Resolves as YES if an algorithm can watch a new 2+ hour movie and answer questions about it to the same level as the top 5% of humans by January 1st 2027
Nice question. I've been thinking about this kind of thing too - for use on the road, giving the AI live video+geolocation and hoping to get back very detailed useful reports on what's all around you, history etc. SotA already seems pretty good, just that the actual apps aren't really released yet.
@Ernie mmmh yeah I really like the history idea! I've tried doing this in the past while travelling, however LLMs aren't great at digging up things that they know sometimes. They can't make all the connections they need to make even if the knowledge is there. It's certainly doable, but to make it really good and very detailed would take some tricks.
@MalachiteEagle Yeah my thesis is:
The actual amount of publicly available data about our real world infra + history is GIGANTIC. Local gov't mostly makes all the PDFs available about every conceivable building, tender offer, budget, payment etc. But, it's all custom and super inaccessible and boring. Same with everything around law/regulation/licensing.
For history, too, there are lots of books about it but copyright limits access. So getting an LLM which can do test-time inference into them all would suddenly open them up.
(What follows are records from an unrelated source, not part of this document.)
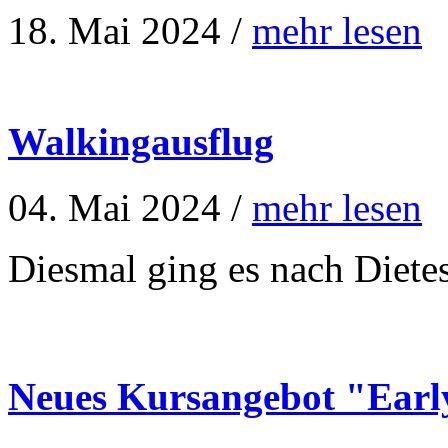
18. Mai 2024 /
mehr lesen
Walkingausflug
04. Mai 2024 /
mehr lesen
Diesmal ging es nach Diete
Neues Kursangebot "Earl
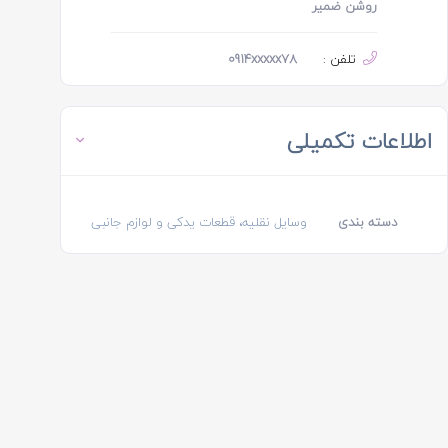
روشن ضمیر
تلفن :
0914xxxxx78
اطلاعات تکمیلی
دسته بندی
وسایل نقلیه، قطعات یدکی و لوازم جانبی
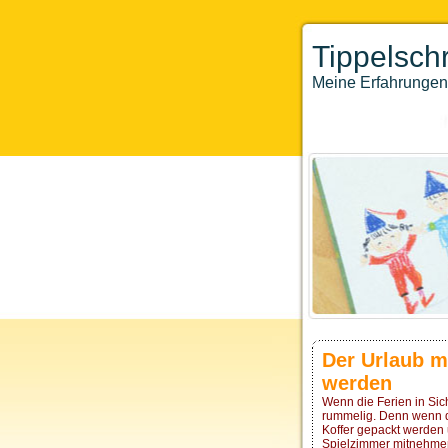
Tippelschr
Meine Erfahrungen 
Der Urlaub m
werden
Wenn die Ferien in Sic
rummelig. Denn wenn de
Koffer gepackt werden
Spielzimmer mitnehme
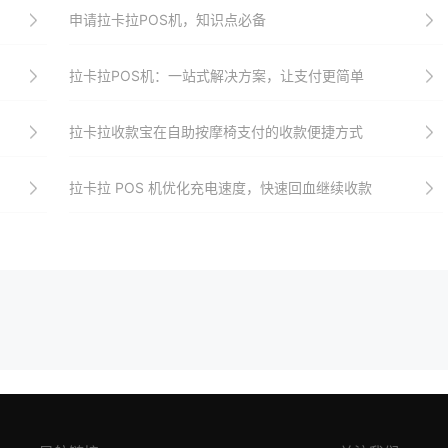
申请拉卡拉POS机，知识点必备
拉卡拉POS机：一站式解决方案，让支付更简单
拉卡拉收款宝在自助按摩椅支付的收款便捷方式
拉卡拉 POS 机优化充电速度，快速回血继续收款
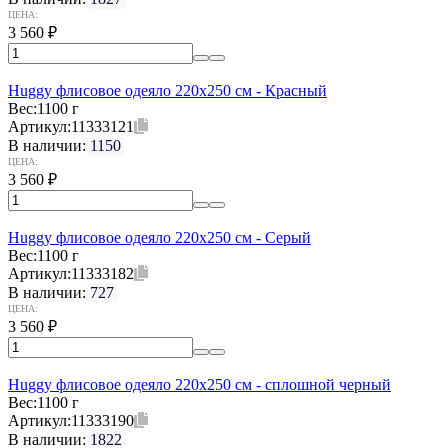
ЦЕНА:
3 560
₽
Huggy флисовое одеяло 220x250 см - Красный
Вес:
1100 г
Артикул:
11333121
В наличии:
1150
ЦЕНА:
3 560
₽
Huggy флисовое одеяло 220x250 см - Серый
Вес:
1100 г
Артикул:
11333182
В наличии:
727
ЦЕНА:
3 560
₽
Huggy флисовое одеяло 220x250 см - сплошной черный
Вес:
1100 г
Артикул:
11333190
В наличии:
1822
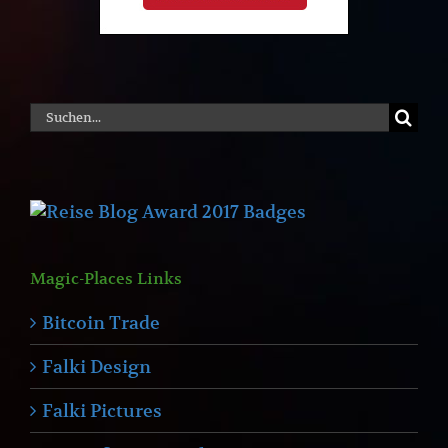
Suche
nach:
Magic-Places Links
Bitcoin Trade
Falki Design
Falki Pictures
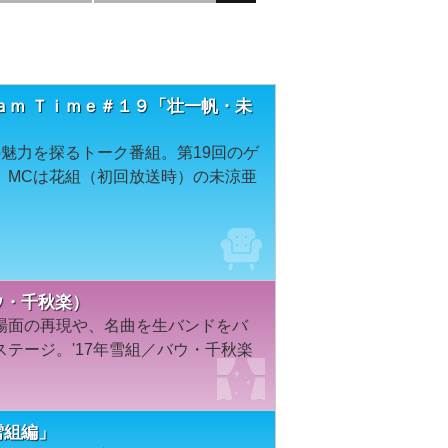
ａｍ Ｔｉｍｅ＃１９「壮一帆・未
魅力を探るトーク番組。第19回のゲ
。MCは花組（初回放送時）の未涼亜
バウ・千秋楽）
場面の再現や、名曲を生バンドをバ
テージ。'17年雪組／バウ・千秋楽
雪組編」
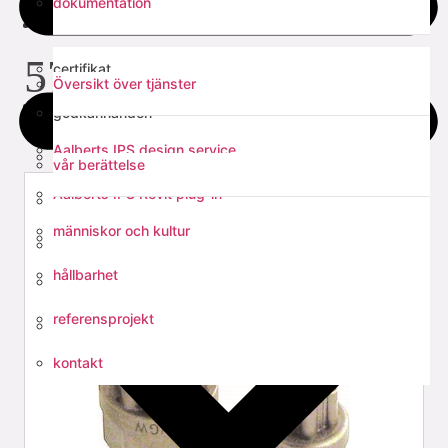
dokumentation
tjänster
verktyg
5722.00.34
certifikat
Översikt över tjänster
om oss
godkännanden
Aalberts IPS design service
EPD
vår berättelse
Aalberts IPS Revit plug-in
tekniska manualer
människor och kultur
verktyg för dimensionering av injusteringsventiler
monteringsanvisningar
hållbarhet
verktygsval
referensprojekt
Fast Fix support rail calculation
kontakt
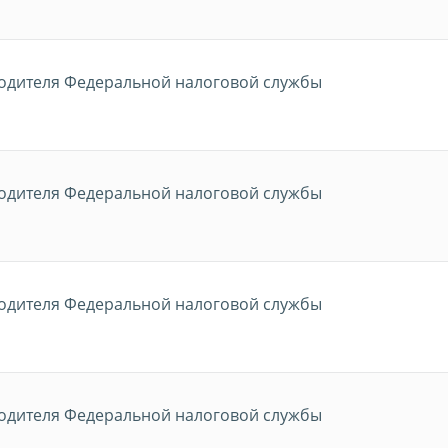
водителя Федеральной налоговой службы
водителя Федеральной налоговой службы
водителя Федеральной налоговой службы
водителя Федеральной налоговой службы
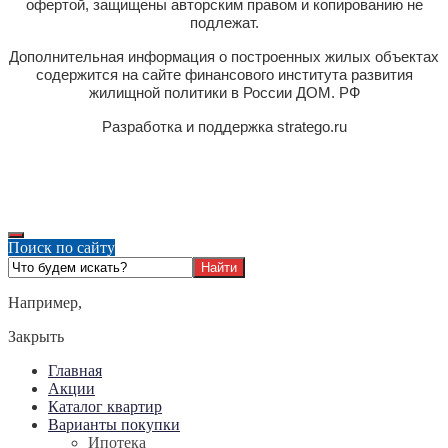
офертой, защищены авторским правом и копированию не
подлежат.
Дополнительная информация о построенных жилых объектах
содержится на сайте финансового института развития
жилищной политики в России ДОМ. РФ
Разработка и поддержка stratego.ru
Поиск по сайту
Например,
Закрыть
Главная
Акции
Каталог квартир
Варианты покупки
Ипотека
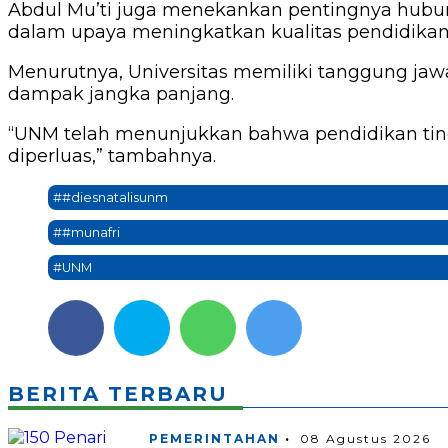
Abdul Mu’ti juga menekankan pentingnya hubun
dalam upaya meningkatkan kualitas pendidikan 
Menurutnya, Universitas memiliki tanggung jawa
dampak jangka panjang.
“UNM telah menunjukkan bahwa pendidikan tingg
diperluas,” tambahnya.
##diesnatalisunm
##munafri
#UNM
BERITA TERBARU
PEMERINTAHAN
08 Agustus 2026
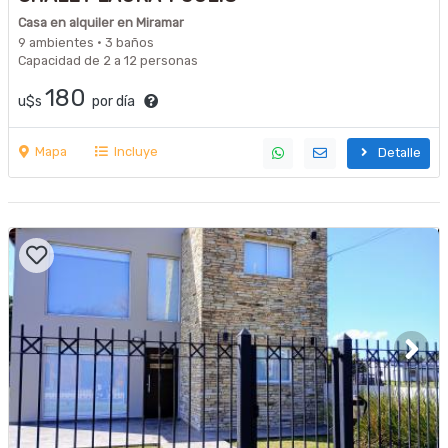
Casa en alquiler en Miramar
9 ambientes · 3 baños
Capacidad de 2 a 12 personas
180
u$s
por día
Mapa
Incluye
Detalle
So when you're in a place you could ask the agent questions like "here's an image of a video camera at this intersection, who makes it, how much did the contract cost, who signed it, what's the text, who gets the video and what do they with it, how many people have been injured at this intersection, etc." and it could be scoped to your known interest vectors. So as you'd drive/walk you'd just get super high interest data which it's reasonable to believe that nearly nobody has ever put together into a simple form before.
(And people will be able to convince others of this by having fast access to sources & references, and the data may be very useful). Like, I wonder how many historical scam/corruption issues there are out there, all visible in the records, just waiting to be put together by someone who can keep enough data in memory to make it clear what's going on?